### TASK STATEMENT
A picture-free, exact copy of all the records below is the goal.

### SUPPLIED DATA
================

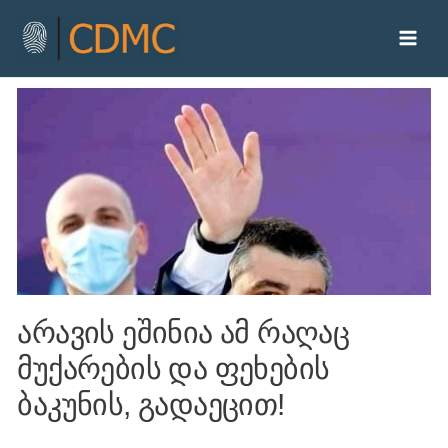
არავის ეშინია ამ რაღაც
მუქარების და ფეხების
ბაკუნის, გადაეცით!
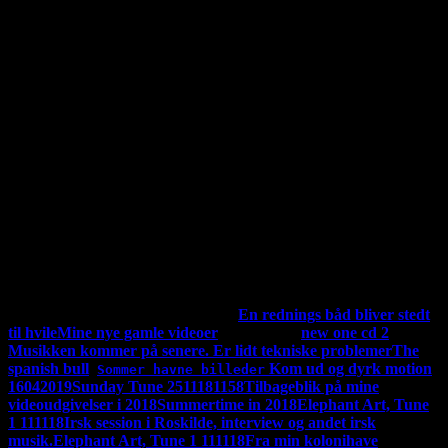
Jeg har nu udgivet hele mit album "Vintertid og andre varme
sange
"For en god ordensskyld så er der copyrights på det hele, alt
tilhører undertegnet. Hvis du ønsker at kopier noget skal du ha
tilladelse.Hvis du vil indspille mine ting skal du have tilladelse,
men det får du sikkert lov til, men det skal udgives her på min
side. Men du er også velkommen til bare at linke til min
side.Man kan støtte dette magasin på mobil pay. på 23833771
P3 i DR har de et slogan, der siger "Det man hører er man
selv" Jeg vælger at sige "Det man siger er man selv"
Min
youtube kanal hedder: Fischers kanal, men mine videoer kan
også ses her. Se linkene længere nede.
Jeg udgiver min musik
både på Youtube og her. Jeg skriver om den her. Men der
kommer nye videoer ind i mellem. Se de andre video længere
ned i den her kolonne. "Mine videoer" der ligger nu 57 styks
af
MINE UDGIVET VIDEOER:
En rednings båd bliver stedt
til hvile
Mine nye gamle videoer
ny 17-09-19
new one cd 2
Musikken kommer på senere. Er lidt tekniske problemer
The
spanish bull
Kom ud og dyrk motion
Sommer havne billeder
16042019
Sunday Tune 2511181158
Tilbageblik på mine
videoudgivelser i 2018
Summertime in 2018
Elephant Art, Tune
1 111118
Irsk session i Roskilde, interview og andet irsk
musik.
Elephant Art, Tune 1 111118
Fra min kolonihave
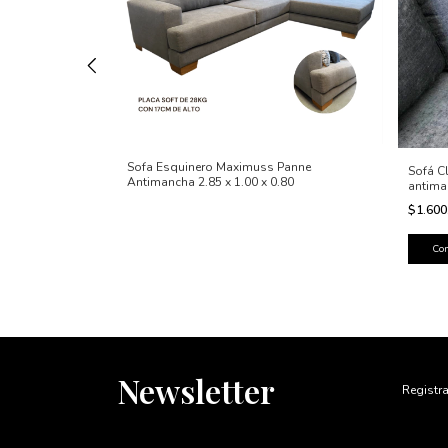
Sofa Esquinero Maximuss Panne
Sofá C
Antimancha 2.85 x 1.00 x 0.80
antima
o 2.80x1.90 en
la y Recibí en
$1.600
Newsletter
Registra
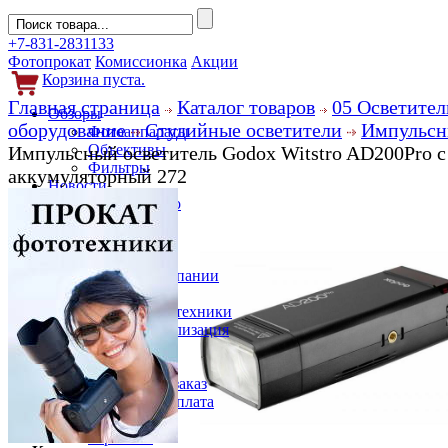
+7-831-2831133
Фотопрокат
Комиссионка
Акции
Корзина пуста.
Главная страница
Каталог товаров
05 Осветител
Обзоры
оборудование
Студийные осветители
Импульсн
Фотоаппараты
Объективы
Импульсный осветитель Godox Witstro AD200Pro с
Фильтры
аккумуляторный 272
Новости
Фото и видео
Гаджеты
Аксессуары
Слухи
Новости компании
Услуги
Прокат фототехники
Выкуп и реализация
Покупателям
Акции
Как сделать заказ
Доставка и оплата
Кредит
Гарантии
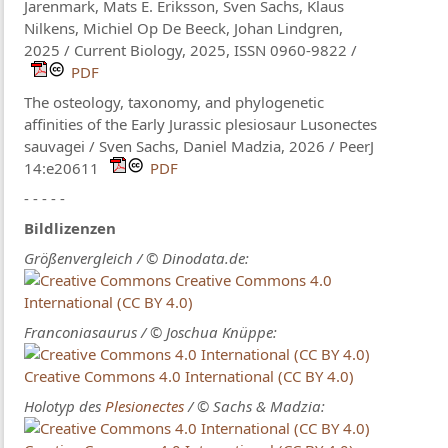
Jarenmark, Mats E. Eriksson, Sven Sachs, Klaus
Nilkens, Michiel Op De Beeck, Johan Lindgren,
2025 / Current Biology, 2025, ISSN 0960-9822 /
PDF
The osteology, taxonomy, and phylogenetic
affinities of the Early Jurassic plesiosaur Lusonectes
sauvagei / Sven Sachs, Daniel Madzia, 2026 / PeerJ
14:e20611
PDF
- - - - -
Bildlizenzen
Größenvergleich / © Dinodata.de:
Creative Commons 4.0
International (CC BY 4.0)
Franconiasaurus / © Joschua Knüppe:
Creative Commons 4.0 International (CC BY 4.0)
Holotyp des
Plesionectes
/ © Sachs & Madzia:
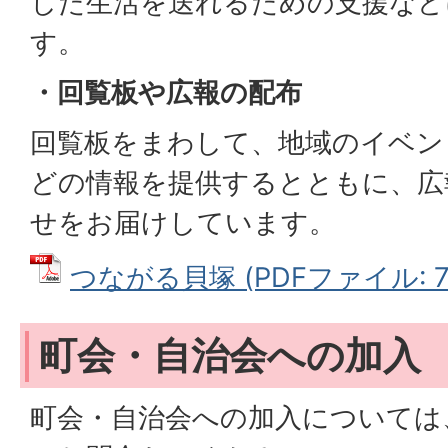
した生活を送れるための支援など
す。
・回覧板や広報の配布
回覧板をまわして、地域のイベン
どの情報を提供するとともに、広
せをお届けしています。
つながる貝塚 (PDFファイル: 73
町会・自治会への加入
町会・自治会への加入については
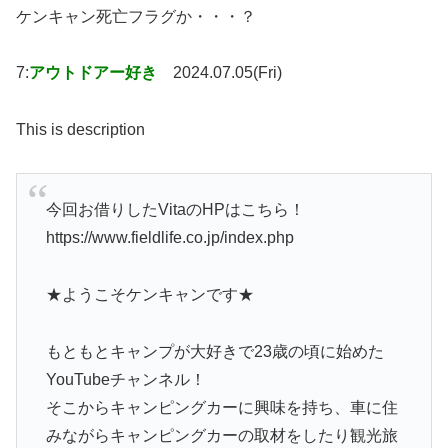
ケンキャン死亡フラグか・・・？
7:
アウトドアー好き
2024.07.05(Fri)
This is description
今回お借りしたVitaのHPはこちら！
https://www.fieldlife.co.jp/index.php
★ようこそケンキャンです★
もともとキャンプが大好きで23歳の頃に始めた
YouTubeチャンネル！
そこからキャンピングカーに興味を持ち、車に住
みながらキャンピングカーの取材をしたり観光旅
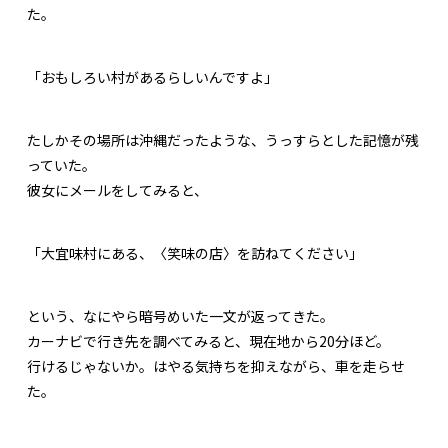
た。
「おもしろい村があるらしいんですよ」
たしかその場所は沖縄だったような、うっすらとした記憶が残
っていた。
彼女にメールをしてみると、
「大宜味村にある、〈笑味の店〉を訪ねてください」
という、なにやら暗号めいた一文が返ってきた。
カーナビで行き先を調べてみると、現在地から20分ほど。
行けるじゃないか。はやる気持ちを抑えながら、車を走らせ
た。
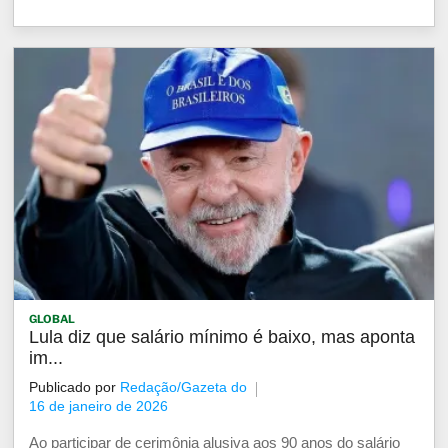
GLOBAL
Lula diz que salário mínimo é baixo, mas aponta
im...
Publicado por
Redação/Gazeta do
16 de janeiro de 2026
Ao participar de cerimônia alusiva aos 90 anos do salário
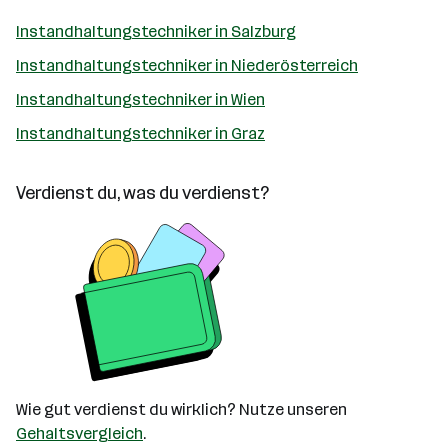
Instandhaltungstechniker in Salzburg
Instandhaltungstechniker in Niederösterreich
Instandhaltungstechniker in Wien
Instandhaltungstechniker in Graz
Verdienst du, was du verdienst?
Wie gut verdienst du wirklich? Nutze unseren
Gehaltsvergleich
.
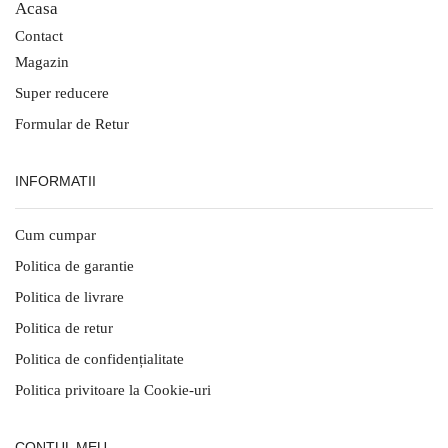
Acasa
Contact
Magazin
Super reducere
Formular de Retur
INFORMATII
Cum cumpar
Politica de garantie
Politica de livrare
Politica de retur
Politica de confidențialitate
Politica privitoare la Cookie-uri
CONTUL MEU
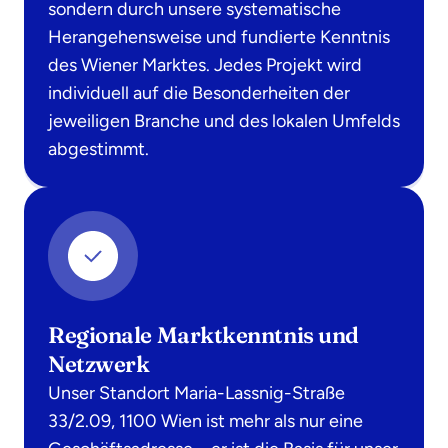
sondern durch unsere systematische
Herangehensweise und fundierte Kenntnis
des Wiener Marktes. Jedes Projekt wird
individuell auf die Besonderheiten der
jeweiligen Branche und des lokalen Umfelds
abgestimmt.
Regionale Marktkenntnis und
Netzwerk
Unser Standort Maria-Lassnig-Straße
33/2.09, 1100 Wien ist mehr als nur eine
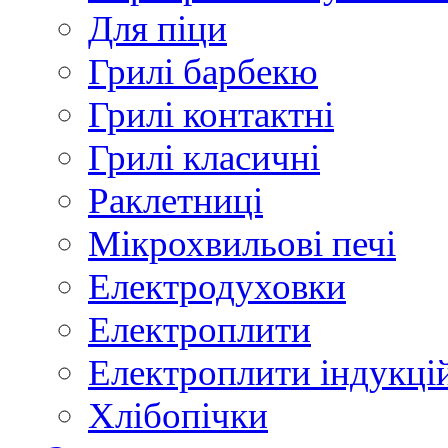
Для піци
Грилі барбекю
Грилі контактні
Грилі класичні
Раклетниці
Мікрохвильові печі
Електродуховки
Електроплити
Електроплити індукці
Хлібопічки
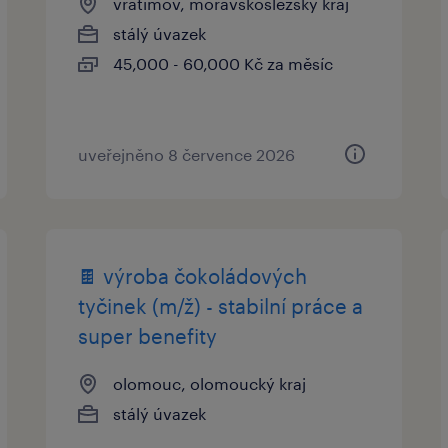
vratimov, moravskoslezský kraj
stálý úvazek
45,000 - 60,000 Kč za měsíc
uveřejněno 8 července 2026
🍫 výroba čokoládových
tyčinek (m/ž) - stabilní práce a
super benefity
olomouc, olomoucký kraj
stálý úvazek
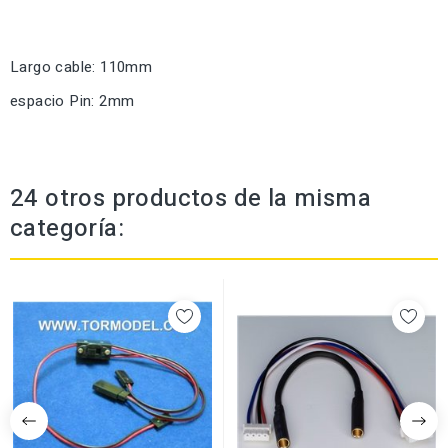
Largo cable: 110mm
espacio Pin: 2mm
24 otros productos de la misma
categoría:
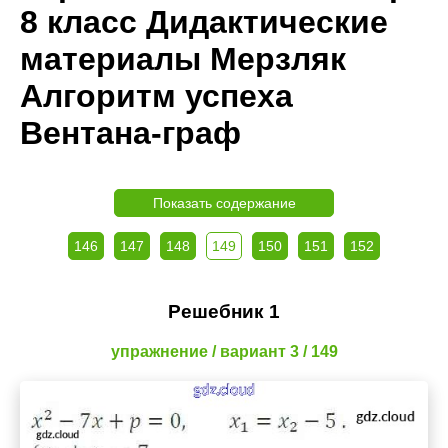
8 класс Дидактические
материалы Мерзляк
Алгоритм успеха
Вентана-граф
Показать содержание
146
147
148
149
150
151
152
Решебник 1
упражнение / вариант 3 / 149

================

### EXERCISE SOLUTION
არავის ეშინია ამ რაღაც
მუქარების და ფეხების
ბაკუნის, გადაეცით!
Jeg har nu udgivet hele mit album "Vintertid og andre varme
sange
"For en god ordensskyld så er der copyrights på det hele, alt
tilhører undertegnet. Hvis du ønsker at kopier noget skal du ha
tilladelse.Hvis du vil indspille mine ting skal du have tilladelse,
men det får du sikkert lov til, men det skal udgives her på min
side. Men du er også velkommen til bare at linke til min
side.Man kan støtte dette magasin på mobil pay. på 23833771
P3 i DR har de et slogan, der siger "Det man hører er man
selv" Jeg vælger at sige "Det man siger er man selv"
Min
youtube kanal hedder: Fischers kanal, men mine videoer kan
også ses her. Se linkene længere nede.
Jeg udgiver min musik
både på Youtube og her. Jeg skriver om den her. Men der
kommer nye videoer ind i mellem. Se de andre video længere
ned i den her kolonne. "Mine videoer" der ligger nu 57 styks
af
MINE UDGIVET VIDEOER:
En rednings båd bliver stedt
til hvile
Mine nye gamle videoer
ny 17-09-19
new one cd 2
Musikken kommer på senere. Er lidt tekniske problemer
The
spanish bull
Kom ud og dyrk motion
Sommer havne billeder
16042019
Sunday Tune 2511181158
Tilbageblik på mine
videoudgivelser i 2018
Summertime in 2018
Elephant Art, Tune
1 111118
Irsk session i Roskilde, interview og andet irsk
musik.
Elephant Art, Tune 1 111118
Fra min kolonihave
Sofa Esquinero Maximuss Panne
Sofá C
Antimancha 2.85 x 1.00 x 0.80
antima
o 2.80x1.90 en
la y Recibí en
$1.600
Newsletter
Registra
+7-831-2831133
Фотопрокат
Комиссионка
Акции
Корзина пуста.
Главная страница
Каталог товаров
05 Осветител
Обзоры
оборудование
Студийные осветители
Импульсн
Фотоаппараты
Объективы
Импульсный осветитель Godox Witstro AD200Pro с
Фильтры
аккумуляторный 272
Новости
Фото и видео
Гаджеты
Аксессуары
Слухи
Новости компании
Услуги
Прокат фототехники
Выкуп и реализация
Покупателям
Акции
Как сделать заказ
Доставка и оплата
Кредит
Гарантии
Jarenmark, Mats E. Eriksson, Sven Sachs, Klaus
Nilkens, Michiel Op De Beeck, Johan Lindgren,
2025 / Current Biology, 2025, ISSN 0960-9822 /
PDF
The osteology, taxonomy, and phylogenetic
affinities of the Early Jurassic plesiosaur Lusonectes
sauvagei / Sven Sachs, Daniel Madzia, 2026 / PeerJ
14:e20611
PDF
- - - - -
Bildlizenzen
Größenvergleich / © Dinodata.de:
Creative Commons 4.0
International (CC BY 4.0)
Franconiasaurus / © Joschua Knüppe:
Creative Commons 4.0 International (CC BY 4.0)
Holotyp des
Plesionectes
/ © Sachs & Madzia:
した生活を送れるための支援など
す。
・回覧板や広報の配布
回覧板をまわして、地域のイベン
どの情報を提供するとともに、広
せをお届けしています。
つながる貝塚 (PDFファイル: 73
町会・自治会への加入
町会・自治会への加入については
ケンキャン死亡フラグか・・・？
7:
アウトドアー好き
2024.07.05(Fri)
This is description
今回お借りしたVitaのHPはこちら！
https://www.fieldlife.co.jp/index.php
★ようこそケンキャンです★
もともとキャンプが大好きで23歳の頃に始めた
YouTubeチャンネル！
そこからキャンピングカーに興味を持ち、車に住
みながらキャンピングカーの取材をしたり観光旅
た。
「おもしろい村があるらしいんですよ」
たしかその場所は沖縄だったような、うっすらとした記憶が残
っていた。
彼女にメールをしてみると、
「大宜味村にある、〈笑味の店〉を訪ねてください」
という、なにやら暗号めいた一文が返ってきた。
カーナビで行き先を調べてみると、現在地から20分ほど。
行けるじゃないか。はやる気持ちを抑えながら、車を走らせ
た。
GLOBAL
Lula diz que salário mínimo é baixo, mas aponta
im...
Publicado por
Redação/Gazeta do
16 de janeiro de 2026
Ao participar de cerimônia alusiva aos 90 anos do salário
Instandhaltungstechniker in Salzburg
Instandhaltungstechniker in Niederösterreich
Instandhaltungstechniker in Wien
Instandhaltungstechniker in Graz
Verdienst du, was du verdienst?
Wie gut verdienst du wirklich? Nutze unseren
Gehaltsvergleich
.
Acasa
Contact
Magazin
Super reducere
Formular de Retur
INFORMATII
Cum cumpar
Politica de garantie
Politica de livrare
Politica de retur
Politica de confidențialitate
Politica privitoare la Cookie-uri
CONTUL MEU
sondern durch unsere systematische
Herangehensweise und fundierte Kenntnis
des Wiener Marktes. Jedes Projekt wird
individuell auf die Besonderheiten der
jeweiligen Branche und des lokalen Umfelds
abgestimmt.
Regionale Marktkenntnis und
Netzwerk
Unser Standort Maria-Lassnig-Straße
33/2.09, 1100 Wien ist mehr als nur eine
Для піци
Грилі барбекю
Грилі контактні
Грилі класичні
Раклетниці
Мікрохвильові печі
Електродуховки
Електроплити
Електроплити індукці
Хлібопічки
vratimov, moravskoslezský kraj
stálý úvazek
45,000 - 60,000 Kč za měsíc
uveřejněno 8 července 2026
🍫 výroba čokoládových
tyčinek (m/ž) - stabilní práce a
super benefity
olomouc, olomoucký kraj
stálý úvazek
Largo cable: 110mm
espacio Pin: 2mm
24 otros productos de la misma
categoría:
8 класс Дидактические
материалы Мерзляк
Алгоритм успеха
Вентана-граф
Показать содержание
146
147
148
149
150
151
152
Решебник 1
упражнение / вариант 3 / 149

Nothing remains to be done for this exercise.